The task:
Which lines below fall between the one containing "m² de área total" and the one containing "Continuar Lendo..."? Repeat them exactly, counting both of those lines, and add nothing else.

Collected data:

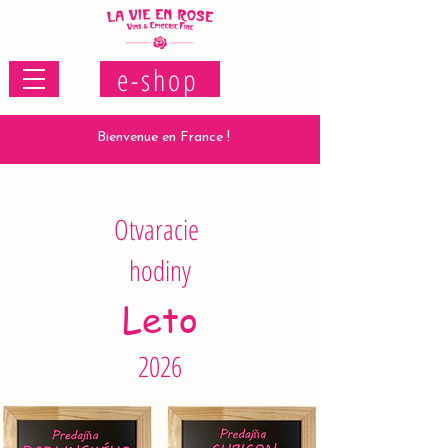
e-shop
Bienvenue en France !
Otvaracie
hodiny
Leto
2026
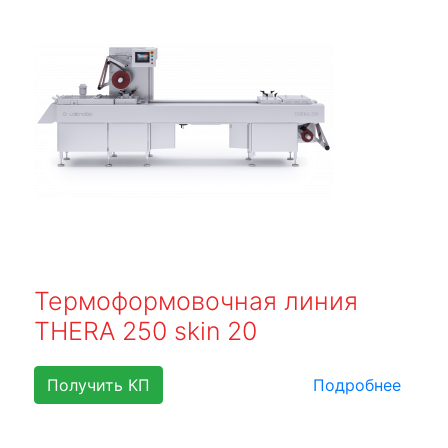
Термоформовочная линия
THERA 250 skin 20
Получить КП
Подробнее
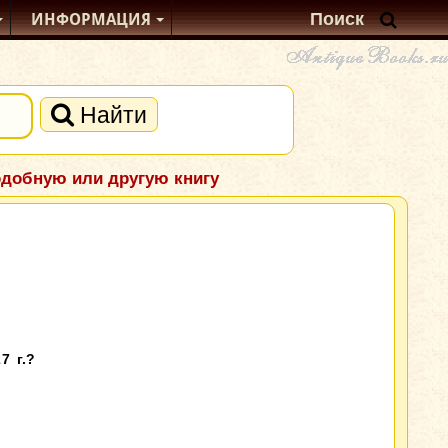
ИНФОРМАЦИЯ
Найти
одобную или другую книгу
7 г.?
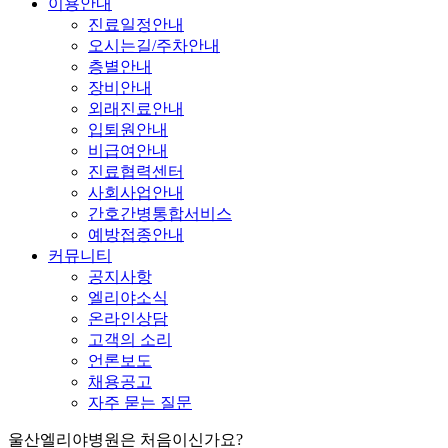
이용안내
진료일정안내
오시는길/주차안내
층별안내
장비안내
외래진료안내
입퇴원안내
비급여안내
진료협력센터
사회사업안내
간호간병통합서비스
예방접종안내
커뮤니티
공지사항
엘리야소식
온라인상담
고객의 소리
언론보도
채용공고
자주 묻는 질문
울산엘리야병원은 처음이신가요?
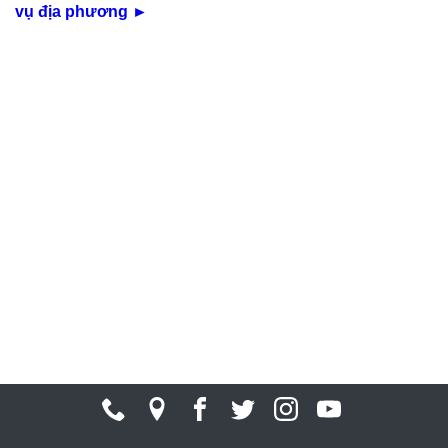
vụ địa phương
►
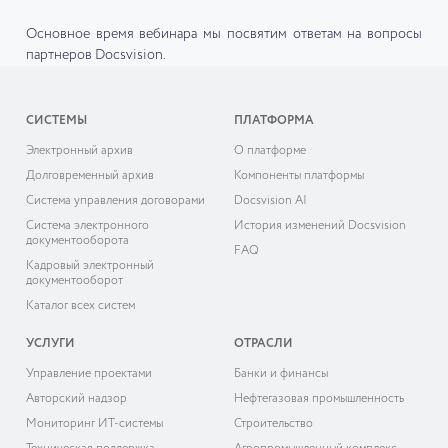
Основное время вебинара мы посвятим ответам на вопросы
партнеров Docsvision.
СИСТЕМЫ
ПЛАТФОРМА
Электронный архив
О платформе
Долговременный архив
Компоненты платформы
Система управления договорами
Docsvision AI
Система электронного
История изменений Docsvision
документооборота
FAQ
Кадровый электронный
документооборот
Каталог всех систем
УСЛУГИ
ОТРАСЛИ
Управление проектами
Банки и финансы
Авторский надзор
Нефтегазовая промышленность
Мониторинг ИТ-системы
Строительство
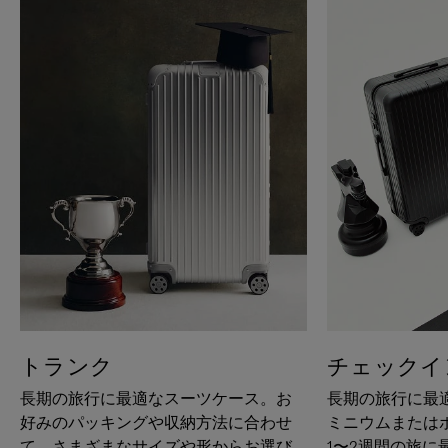
トランク
チェックイ
長期の旅行に最適なスーツケース。お
長期の旅行に最
好みのパッキングや収納方法に合わせ
ミニウムまたは
て、さまざまなサイズや形からお選び
1〜2週間の旅に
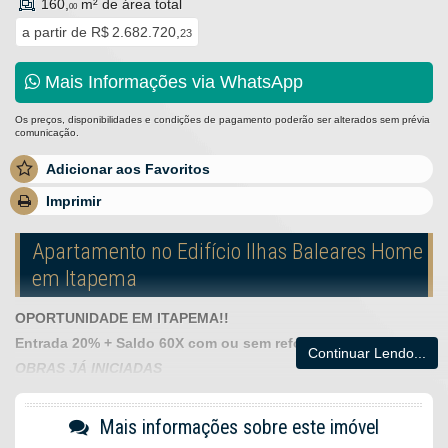
160,
m² de área total
00
a partir de
R$ 2.682.720,
23
Mais Informações via WhatsApp
Os preços, disponibilidades e condições de pagamento poderão ser alterados sem prévia
comunicação.
Adicionar aos Favoritos
Imprimir
Apartamento no Edifício Ilhas Baleares Home
em Itapema
OPORTUNIDADE EM ITAPEMA!!
Entrada 20% + Saldo 60X com ou sem reforços
Continuar Lendo...
OBRAS JÁ INICIADAS
Entrega 10/27
Mais informações sobre este imóvel
O Empreendimento:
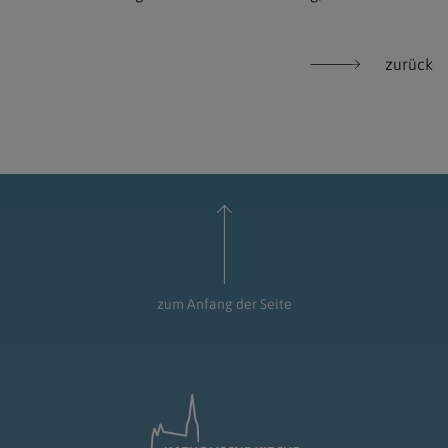
zurück
zum Anfang der Seite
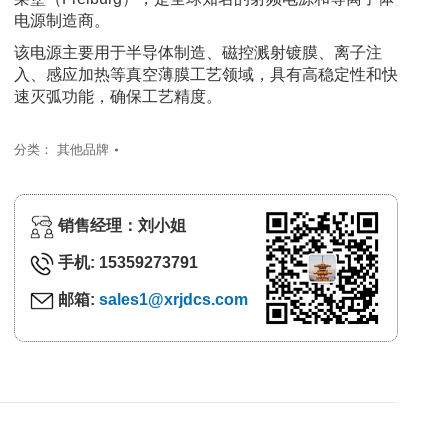
电源制造商。
该电源主要用于半导体制造、磁控溅射镀膜、离子注
入、感应加热等真空薄膜工艺领域，具有高稳定性和快
速灭弧功能，确保工艺精度。
分类：
其他品牌
销售经理：刘小姐
手机: 15359273791
邮箱:
sales1@xrjdcs.com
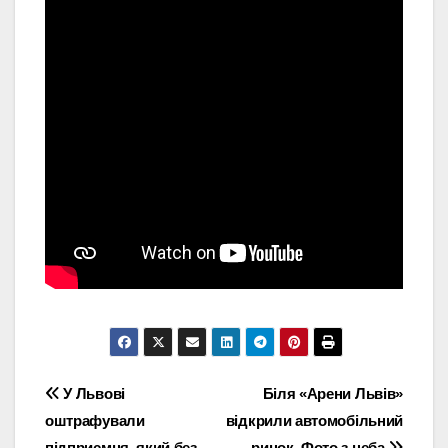
Навігація
У Львові
Біля «Арени Львів»
оштрафували
відкрили автомобільний
записів
підприємця, який без
ринок. Фото з неба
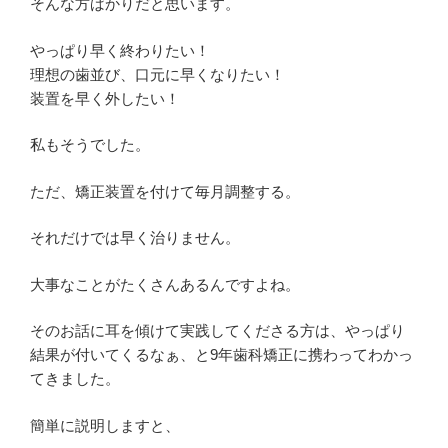
そんな方ばかりだと思います。
やっぱり早く終わりたい！
理想の歯並び、口元に早くなりたい！
装置を早く外したい！
私もそうでした。
ただ、矯正装置を付けて毎月調整する。
それだけでは早く治りません。
大事なことがたくさんあるんですよね。
そのお話に耳を傾けて実践してくださる方は、やっぱり
結果が付いてくるなぁ、と9年歯科矯正に携わってわかっ
てきました。
簡単に説明しますと、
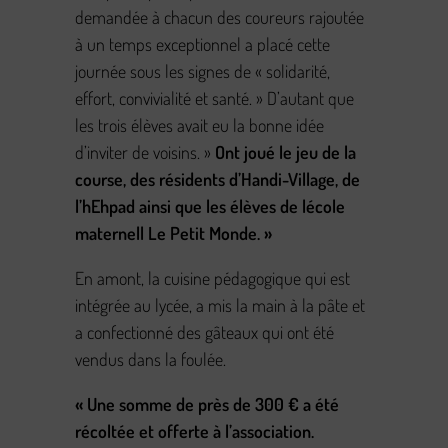
demandée à chacun des coureurs rajoutée
à un temps exceptionnel a placé cette
journée sous les signes de « solidarité,
effort, convivialité et santé. » D’autant que
les trois élèves avait eu la bonne idée
d’inviter de voisins. »
Ont joué le jeu de la
course, des résidents d’Handi-Village, de
l’hEhpad ainsi que les élèves de lécole
maternell Le Petit Monde. »
En amont, la cuisine pédagogique qui est
intégrée au lycée, a mis la main à la pâte et
a confectionné des gâteaux qui ont été
vendus dans la foulée.
« Une somme de près de 300 € a été
récoltée et offerte à l’association.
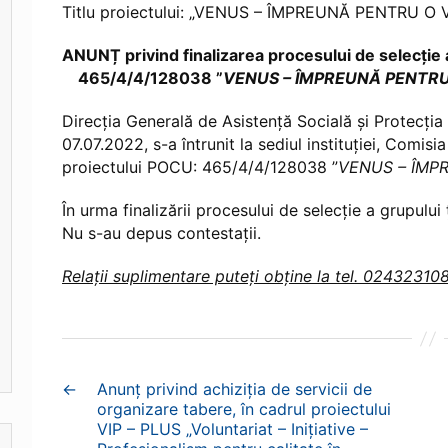
Titlu proiectului: „VENUS – ÎMPREUNĂ PENTRU O 
ANUNȚ privind finalizarea procesului de selecție a
465/4/4/128038 ”
VENUS – ÎMPREUNĂ PENTRU
Direcția Generală de Asistență Socială și Protecția
07.07.2022, s-a întrunit la sediul instituției, Comis
proiectului POCU: 465/4/4/128038 ”
VENUS – ÎMP
În urma finalizării procesului de selecție a grupului
Nu s-au depus contestații.
Relații suplimentare puteți obține la tel. 02432310
←
Anunț privind achiziţia de servicii de
organizare tabere, în cadrul proiectului
VIP – PLUS „Voluntariat – Inițiative –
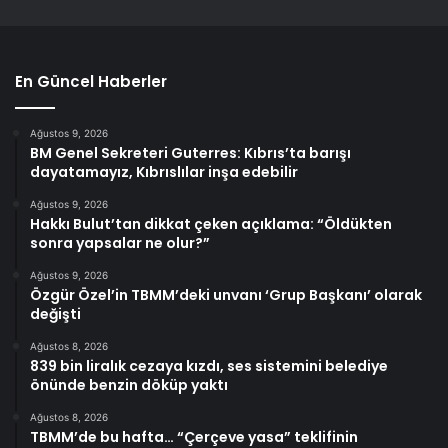
En Güncel Haberler
Ağustos 9, 2026
BM Genel Sekreteri Guterres: Kıbrıs’ta barışı
dayatamayız, Kıbrıslılar inşa edebilir
Ağustos 9, 2026
Hakkı Bulut’tan dikkat çeken açıklama: “Öldükten
sonra yapsalar ne olur?”
Ağustos 9, 2026
Özgür Özel’in TBMM’deki unvanı ‘Grup Başkanı’ olarak
değişti
Ağustos 8, 2026
839 bin liralık cezaya kızdı, ses sistemini belediye
önünde benzin döküp yaktı
Ağustos 8, 2026
TBMM’de bu hafta… “Çerçeve yasa” teklifinin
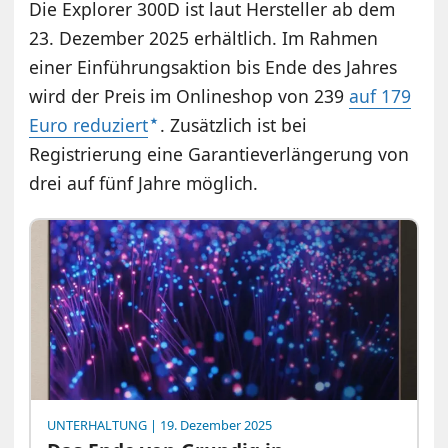
Die Explorer 300D ist laut Hersteller ab dem
23. Dezember 2025 erhältlich. Im Rahmen
einer Einführungsaktion bis Ende des Jahres
wird der Preis im Onlineshop von 239
auf 179
Euro reduziert
. Zusätzlich ist bei
Registrierung eine Garantieverlängerung von
drei auf fünf Jahre möglich.
UNTERHALTUNG
| 19. Dezember 2025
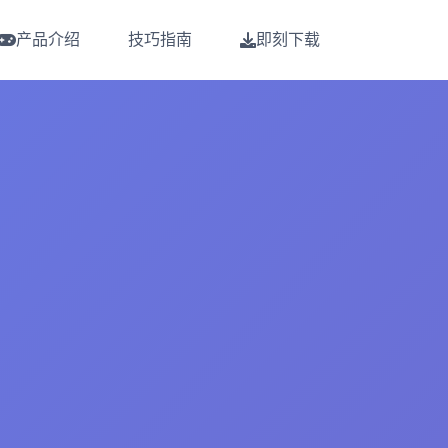
产品介绍
技巧指南
即刻下载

Your solution:
m² de área total
00
a partir de
R$ 2.682.720,
23
Mais Informações via WhatsApp
Os preços, disponibilidades e condições de pagamento poderão ser alterados sem prévia
comunicação.
Adicionar aos Favoritos
Imprimir
Apartamento no Edifício Ilhas Baleares Home
em Itapema
OPORTUNIDADE EM ITAPEMA!!
Entrada 20% + Saldo 60X com ou sem reforços
Continuar Lendo...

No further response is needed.